THIS ANNOUNCEMENT IS NOT FOR DISTRIBUTION, DIRECTLY OR INDIRECTLY, TO US PERSONS OR IN OR INTO THE UNITED STATES (INCLUDING ITS TERRITORIES AND POSSESSIONS, ANY STATE OF THE UNITED STATES AND THE DISTRICT OF COLUMBIA), CANADA, AUSTRALIA, JAPAN OR THE REPUBLIC OF SOUTH AFRICA OR ANY OTHER JURISDICTION WHERE TO DO SO WOULD CONSTITUTE A VIOLATION OF THE RELEVANT LAWS OR REGULATIONS OF SUCH JURISDICTION.

HaloSource, Inc.

("HaloSource" or the "Company")

Update on Fundraising

HaloSource Inc. (HAL.LN, HALO.LN), the global clean water technology company traded on London Stock Exchange's AIM market, refers to its previous announcement of 21 April 2017 in relation to the conditional issue of new common shares (the "New Common Shares") to raise approximately GBP1.9 million ($2.3 million) (the "Fundraise").

The Company is pleased to announce that the Company has obtained the requisite numbers of waivers of existing shareholders to (a) amend the articles of incorporation to increase the authorised share capital of the Company; and (b) issue the New Common Shares without having to make a pre-emptive offer to existing shareholders.

The Fundraise remains conditional on one of the key cornerstone investors to the Fundraise receiving a certain Chinese governmental approval to enable the investor to complete its participation in the Fundraise. At this stage, the process for receipt of such governmental approval remains ongoing. The Company will apply for admission to AIM of the New Common Shares ("Admission") on all conditions of the Fundraise being satisfied. The Company will make a further announcement in due course regarding the Chinese governmental approval and timing of Admission.

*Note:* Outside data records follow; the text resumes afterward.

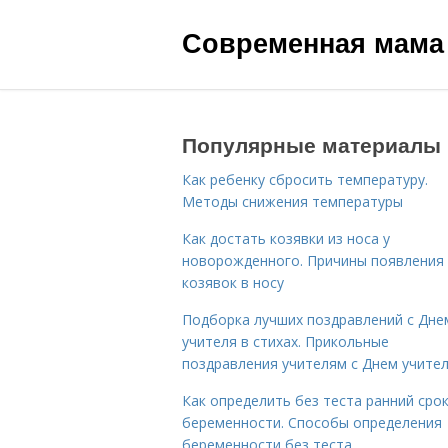
Современная мама
Популярные материалы
Как ребенку сбросить температуру.
Методы снижения температуры
Как достать козявки из носа у
новорожденного. Причины появления
козявок в носу
Подборка лучших поздравлений с Дне
учителя в стихах. Прикольные
поздравления учителям с Днем учите
Как определить без теста ранний сро
беременности. Способы определения
беременности без теста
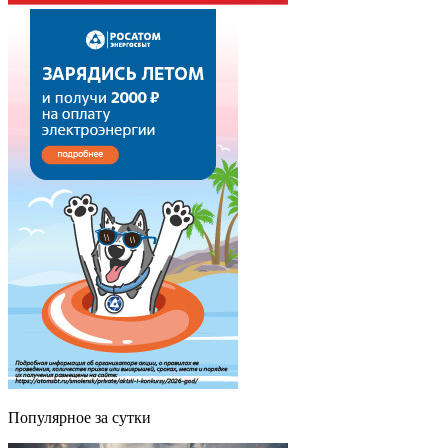
Популярное за сутки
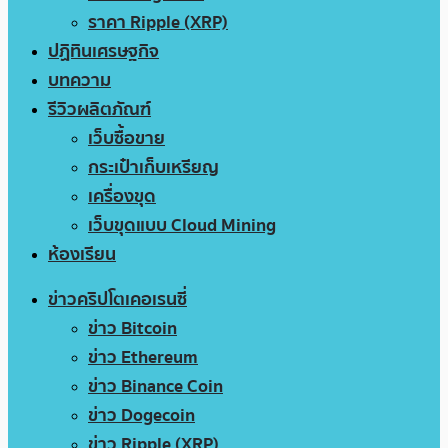
ราคา Ripple (XRP)
ปฏิทินเศรษฐกิจ
บทความ
รีวิวผลิตภัณฑ์
เว็บซื้อขาย
กระเป๋าเก็บเหรียญ
เครื่องขุด
เว็บขุดแบบ Cloud Mining
ห้องเรียน
ข่าวคริปโตเคอเรนซี่
ข่าว Bitcoin
ข่าว Ethereum
ข่าว Binance Coin
ข่าว Dogecoin
ข่าว Ripple (XRP)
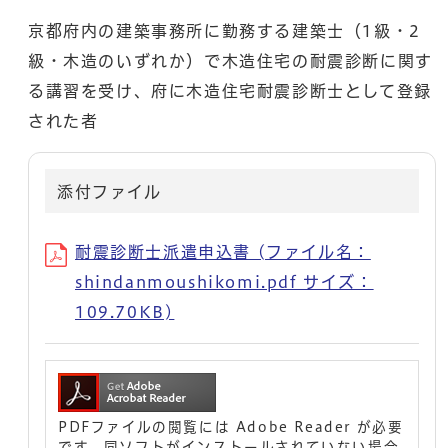
京都府内の建築事務所に勤務する建築士（1級・2
級・木造のいずれか）で木造住宅の耐震診断に関す
る講習を受け、府に木造住宅耐震診断士として登録
された者
添付ファイル
耐震診断士派遣申込書 (ファイル名：
shindanmoushikomi.pdf サイズ：
109.70KB)
PDFファイルの閲覧には Adobe Reader が必要
です。同ソフトがインストールされていない場合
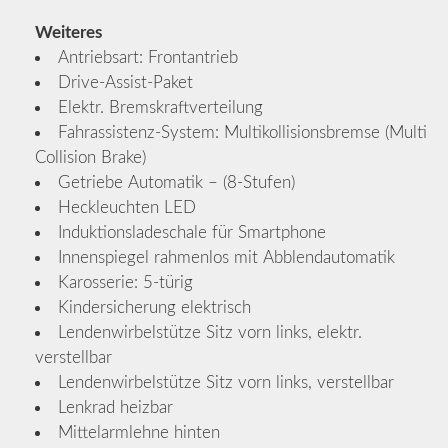
Weiteres
Antriebsart: Frontantrieb
Drive-Assist-Paket
Elektr. Bremskraftverteilung
Fahrassistenz-System: Multikollisionsbremse (Multi
Collision Brake)
Getriebe Automatik – (8-Stufen)
Heckleuchten LED
Induktionsladeschale für Smartphone
Innenspiegel rahmenlos mit Abblendautomatik
Karosserie: 5-türig
Kindersicherung elektrisch
Lendenwirbelstütze Sitz vorn links, elektr.
verstellbar
Lendenwirbelstütze Sitz vorn links, verstellbar
Lenkrad heizbar
Mittelarmlehne hinten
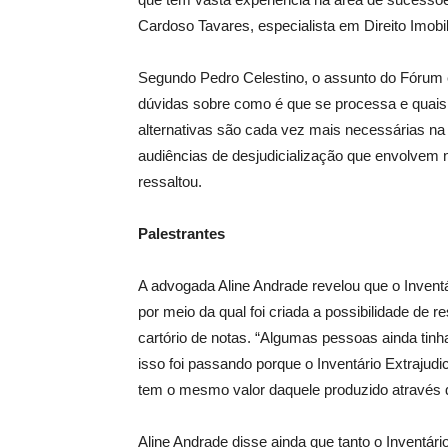
Cardoso Tavares, especialista em Direito Imobi
Segundo Pedro Celestino, o assunto do Fórum 
dúvidas sobre como é que se processa e quais s
alternativas são cada vez mais necessárias na
audiências de desjudicialização que envolvem n
ressaltou.
Palestrantes
A advogada Aline Andrade revelou que o Inventár
por meio da qual foi criada a possibilidade de 
cartório de notas. “Algumas pessoas ainda tin
isso foi passando porque o Inventário Extraju
tem o mesmo valor daquele produzido através de
Aline Andrade disse ainda que tanto o Inventári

The information communicated in this Announcement is inside information for the purposes of Article 7 of Market Abuse Regulation 596/2014 ("MAR"). For the purposes of MAR and Article 2 of Commission Implementing Regulation (EU) 2016/1055, this announcement is being made on behalf of the Company by Craig Crowell, Chief Financial Officer.

Enquiries:

 
 
   HaloSource, Inc. 
 James Thompson, Chief Executive 
  Officer                           +1 425 419 2257 
 Craig Crowell, Chief Financial 
  Officer                           +1 425 419 2248 
 
 Hybridan LLP (Sole Broker) 
 Claire Noyce, Niall Pearson        +44 203 764 2341 
 
 Liberum Capital Limited (NOMAD) 
 Richard Bootle, Jill Li, Steve 
  Pearce                            +44 203 100 2222 
 

About HaloSource

HaloSource, Inc. innovates and integrates technologies to deliver clean drinking water solutions to partners with trusted brands around the world. The Company works with scientists and industry experts across the globe in search of new ways to improve drinking water quality and has been awarded more than 30 patents for its ground breaking chemistries, which provide safe drinking water for more than 10 million consumers globally. The Company's class-leading HaloPure(R) Drinking Water technology has the highest global certifications, including registration with the US EPA.

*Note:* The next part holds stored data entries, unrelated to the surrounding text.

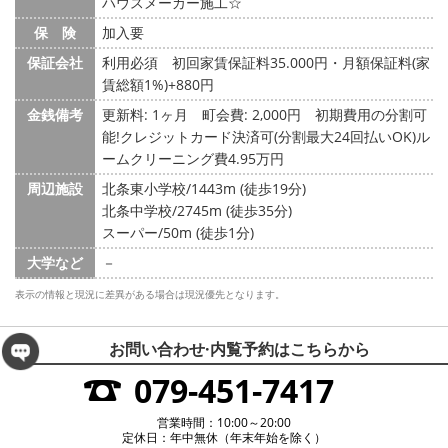
ハウスメーカー施工☆
保 険
加入要
保証会社
利用必須 初回家賃保証料35.000円・月額保証料(家
賃総額1%)+880円
金銭備考
更新料: 1ヶ月
町会費: 2,000円
初期費用の分割可
能!クレジットカード決済可(分割最大24回払いOK)ル
ームクリーニング費4.95万円
周辺施設
北条東小学校/1443m (徒歩19分)
北条中学校/2745m (徒歩35分)
スーパー/50m (徒歩1分)
大学など
－
表示の情報と現況に差異がある場合は現況優先となります。
お問い合わせ·内覧予約は
こちらから
079-451-7417
営業時間：10:00～20:00
定休日：年中無休（年末年始を除く）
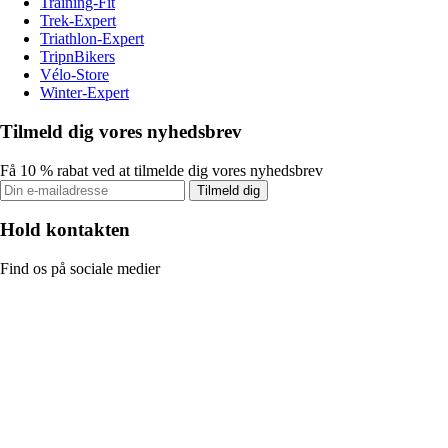
Training-Fit
Trek-Expert
Triathlon-Expert
TripnBikers
Vélo-Store
Winter-Expert
Tilmeld dig vores nyhedsbrev
Få 10 % rabat ved at tilmelde dig vores nyhedsbrev
Tilmeld dig
Hold kontakten
Find os på sociale medier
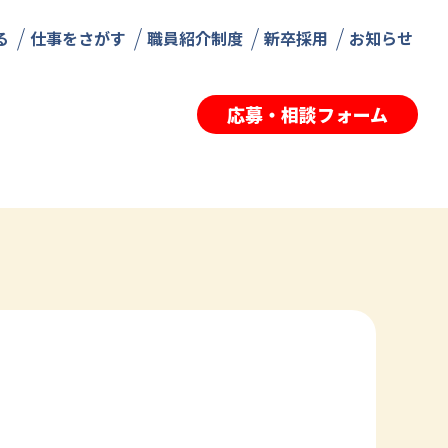
る
仕事をさがす
職員紹介制度
新卒採用
お知らせ
応募・相談フォーム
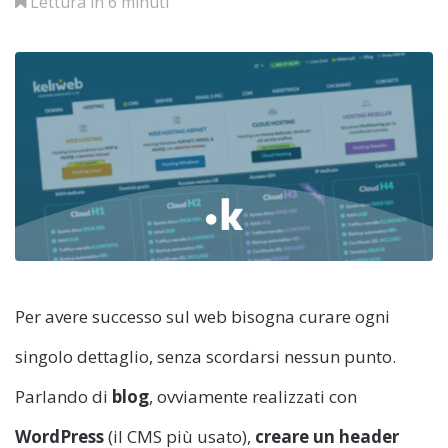
Lettura in 6 minuti
Per avere successo sul web bisogna curare ogni
singolo dettaglio, senza scordarsi nessun punto.
Parlando di
blog
, ovviamente realizzati con
WordPress
(il CMS più usato),
creare un header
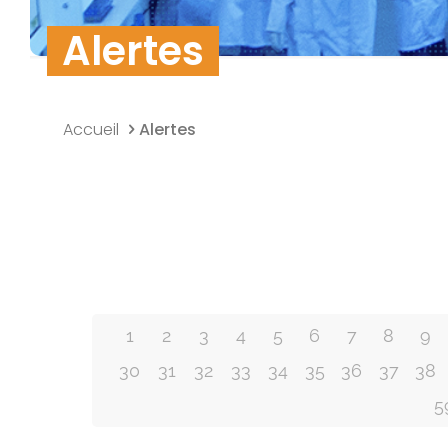
Sécurité des do
Alertes
Alertes
Alertes
Alerte alimentaire au
Alertes
Alerte alimentaire au
15/09/14
Alerte alimentaire au
25/08/14
Accueil
Alertes
15 septembre 2014
04/08/14
25 août 2014
4 août 2014
1
2
3
4
5
6
7
8
9
30
31
32
33
34
35
36
37
38
5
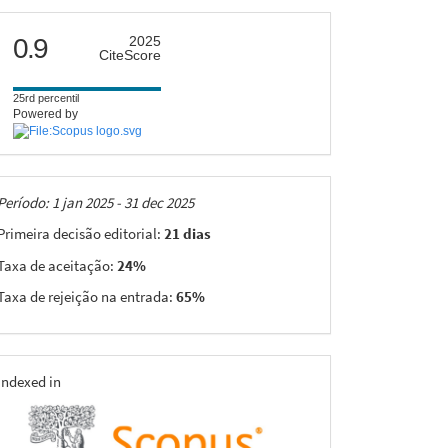
citescore
0.9
2025
CiteScore
25rd percentil
Powered by
Taxas
Período: 1 jan 2025 - 31 dec 2025
Primeira decisão editorial:
21 dias
Taxa de aceitação:
24%
Taxa de rejeição na entrada:
65%
indexing
Indexed in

Founded in Seattle, Washington, HaloSource has grown to become an influential leader in drinking water purification. HaloSource is headquartered in the US with operations in China and in India. Learn more about the Company's research and development and future cutting edge technologies by visiting www.halosource.com.

HaloPure(R) is a registered trademark of HaloSource, Inc. All other trademarks, brand names or product names belong to their respective holders.

This document contains certain forward-looking statements relating to the Company. The Company considers any statements that are not historical facts as "forward-looking statements". They relate to events and trends that are subject to risk and uncertainty that may cause actual results and the financial performance of the Company to differ materially from those contained in any forward-looking statement. These statements are made by management in good faith based on information available to them and such statements should be treated with caution due to the inherent uncertainties, including both economic and business risk factors, underlying any such forward-looking information.

Hybridan LLP, which is regulated by the Financial Conduct Authority, is acting exclusively for HaloSource in connection with the Placing and no-one else and will not be responsible to anyone other than HaloSource for providing the protections afforded to customers of Hybridan LLP, or providing advice in connection with the Fundraise or any transaction or arrangement referred to in this announcement.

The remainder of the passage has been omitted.